● Source material:
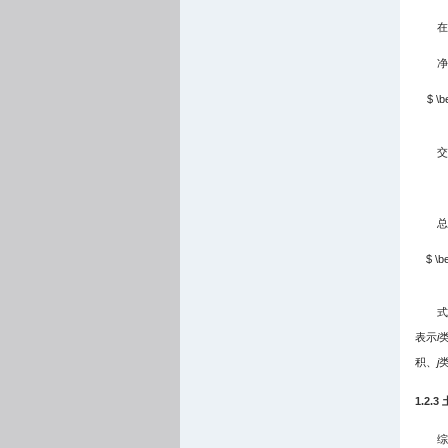
在
净
$ \b
交
总
$ \be
式
表示
i
积、
j
1.2.
综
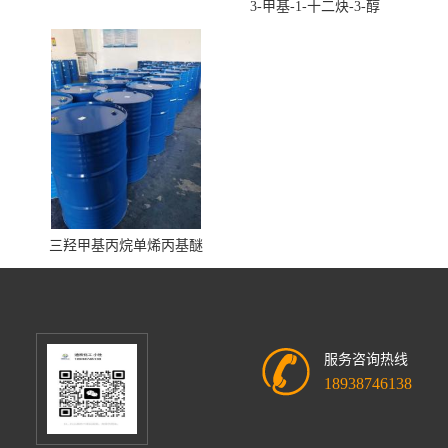
3-甲基-1-十二炔-3-醇
三羟甲基丙烷单烯丙基醚
服务咨询热线
18938746138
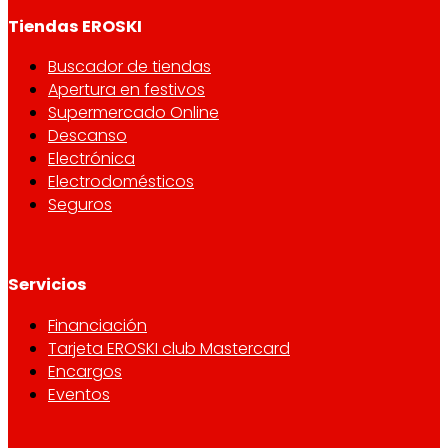
Tiendas EROSKI
Buscador de tiendas
Apertura en festivos
Supermercado Online
Descanso
Electrónica
Electrodomésticos
Seguros
Servicios
Financiación
Tarjeta EROSKI club Mastercard
Encargos
Eventos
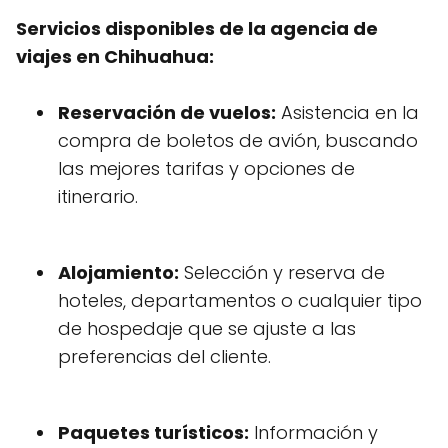
Servicios disponibles de la agencia de
viajes en Chihuahua:
Reservación de vuelos:
Asistencia en la
compra de boletos de avión, buscando
las mejores tarifas y opciones de
itinerario.
Alojamiento:
Selección y reserva de
hoteles, departamentos o cualquier tipo
de hospedaje que se ajuste a las
preferencias del cliente.
Paquetes turísticos:
Información y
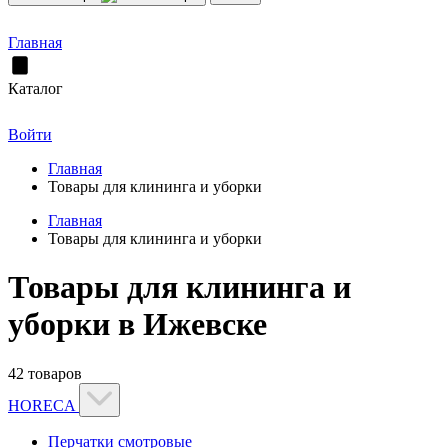
Главная
Каталог
Войти
Главная
Товары для клининга и уборки
Главная
Товары для клининга и уборки
Товары для клининга и
уборки в Ижевске
42 товаров
HORECA
Перчатки смотровые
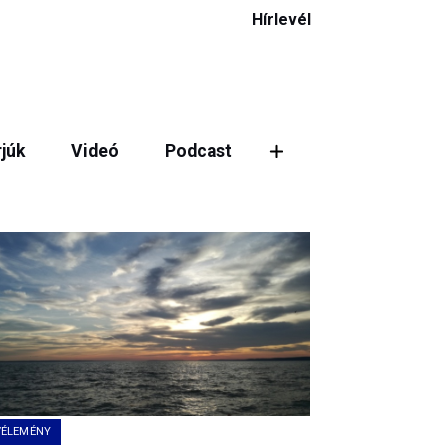
Hírlevél
rjúk
Videó
Podcast
ztás
VÉLEMÉNY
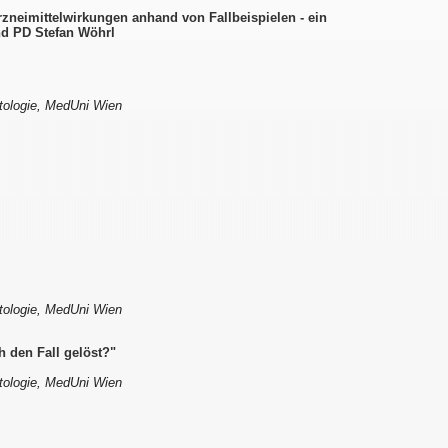
eimittelwirkungen anhand von Fallbeispielen - ein
nd PD Stefan Wöhrl
atologie, MedUni Wien
atologie, MedUni Wien
h den Fall gelöst?"
atologie, MedUni Wien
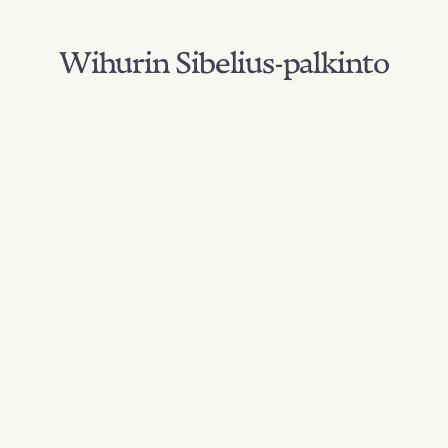
Wihurin Sibelius-palkinto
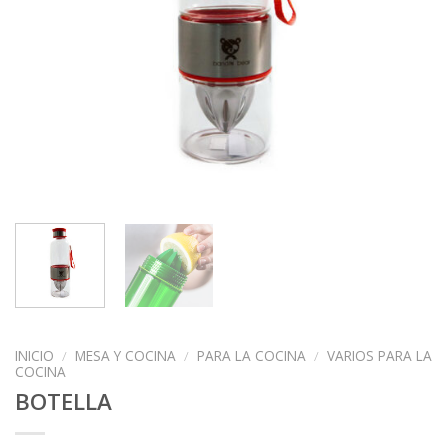
INICIO
/
MESA Y COCINA
/
PARA LA COCINA
/
VARIOS PARA LA
COCINA
BOTELLA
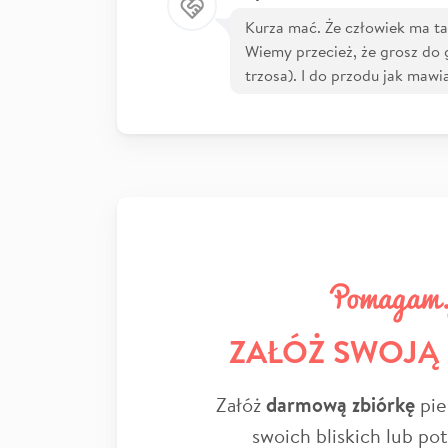
Kurza mać. Że człowiek ma ta
Wiemy przecież, że grosz do g
trzosa). I do przodu jak mawi
ZAŁÓŻ SWOJĄ
Załóż
darmową zbiórkę
pie
swoich bliskich lub po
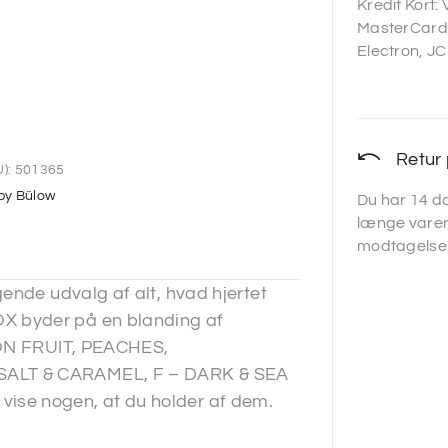
Kredit Kort:
MasterCard,
Electron, JC
Retur 
):
501365
 by Bülow
Du har 14 da
længe varen
modtagelse
ende udvalg af alt, hvad hjertet
X byder på en blanding af
SION FRUIT, PEACHES,
SALT & CARAMEL, F – DARK & SEA
ise nogen, at du holder af dem.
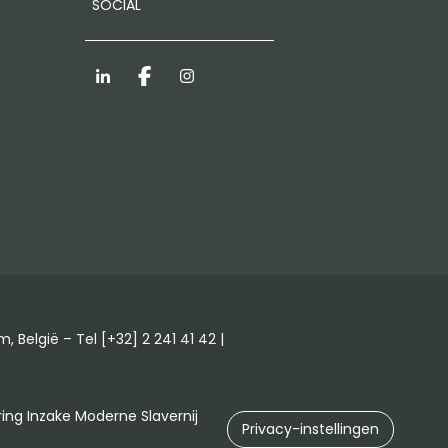
SOCIAL
LinkedIn
Facebook
Instagram
elgië – Tel [+32] 2 241 41 42 |
ring Inzake Moderne Slavernij
Privacy-instellingen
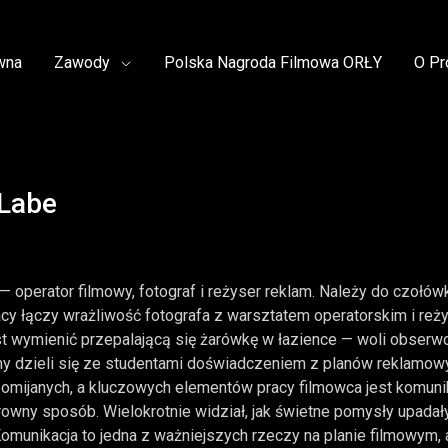
wna
Zawody
Polska Nagroda Filmowa ORŁY
O Pr
Labe
 operator filmowy, fotograf i reżyser reklam. Należy do czołów
cy łączy wrażliwość fotografa z warsztatem operatorskim i reży
t wymienić przepalającą się żarówkę w łazience — woli obserwo
y dzieli się ze studentami doświadczeniem z planów reklamowyc
pomijanych, a kluczowych elementów pracy filmowca jest komunik
arowny sposób. Wielokrotnie widział, jak świetne pomysły upada
Komunikacja to jedna z ważniejszych rzeczy na planie filmowym, a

● What the exercise asks: When you repeat the lines above, keep them exact and leave out each image they contain.

● Reply:
在
净
$ \b
交
总
$ \be
式
表示
i
积、
j
1.2.
综
3-甲基-1-十二炔-3-醇
三羟甲基丙烷单烯丙基醚
服务咨询热线
18938746138
Tiendas EROSKI
Buscador de tiendas
Apertura en festivos
Supermercado Online
Descanso
Electrónica
Electrodomésticos
Seguros
Servicios
Financiación
Tarjeta EROSKI club Mastercard
Encargos
Eventos
Servicios disponibles de la agencia de
viajes en Chihuahua:
Reservación de vuelos:
Asistencia en la
compra de boletos de avión, buscando
las mejores tarifas y opciones de
itinerario.
Alojamiento:
Selección y reserva de
hoteles, departamentos o cualquier tipo
de hospedaje que se ajuste a las
preferencias del cliente.
Paquetes turísticos:
Información y
Главная
Каталог
Войти
Главная
Товары для клининга и уборки
Главная
Товары для клининга и уборки
Товары для клининга и
уборки в Ижевске
42 товаров
HORECA
Перчатки смотровые
Hírlevél
rjúk
Videó
Podcast
ztás
VÉLEMÉNY
eimittelwirkungen anhand von Fallbeispielen - ein
nd PD Stefan Wöhrl
atologie, MedUni Wien
atologie, MedUni Wien
h den Fall gelöst?"
atologie, MedUni Wien
Wihurin Sibelius-palkinto
INICIO
/
MESA Y COCINA
/
PARA LA COCINA
/
VARIOS PARA LA
COCINA
BOTELLA
Kurza mać. Że człowiek ma ta
Wiemy przecież, że grosz do g
trzosa). I do przodu jak mawi
ZAŁÓŻ SWOJĄ
Załóż
darmową zbiórkę
pie
swoich bliskich lub po
Kredit Kort:
MasterCard,
Electron, JC
Retur 
):
501365
 by Bülow
Du har 14 da
længe varen
modtagelse
ende udvalg af alt, hvad hjertet
X byder på en blanding af
SION FRUIT, PEACHES,
SALT & CARAMEL, F – DARK & SEA
ise nogen, at du holder af dem.
SOCIAL
LinkedIn
Facebook
Instagram
elgië – Tel [+32] 2 241 41 42 |
ring Inzake Moderne Slavernij
Privacy-instellingen
wna
Zawody
Polska Nagroda Filmowa ORŁY
O Pr
Labe
 operator filmowy, fotograf i reżyser reklam. Należy do czołów
cy łączy wrażliwość fotografa z warsztatem operatorskim i reży
t wymienić przepalającą się żarówkę w łazience — woli obserwo
y dzieli się ze studentami doświadczeniem z planów reklamowyc
pomijanych, a kluczowych elementów pracy filmowca jest komunik
arowny sposób. Wielokrotnie widział, jak świetne pomysły upada
Komunikacja to jedna z ważniejszych rzeczy na planie filmowym, a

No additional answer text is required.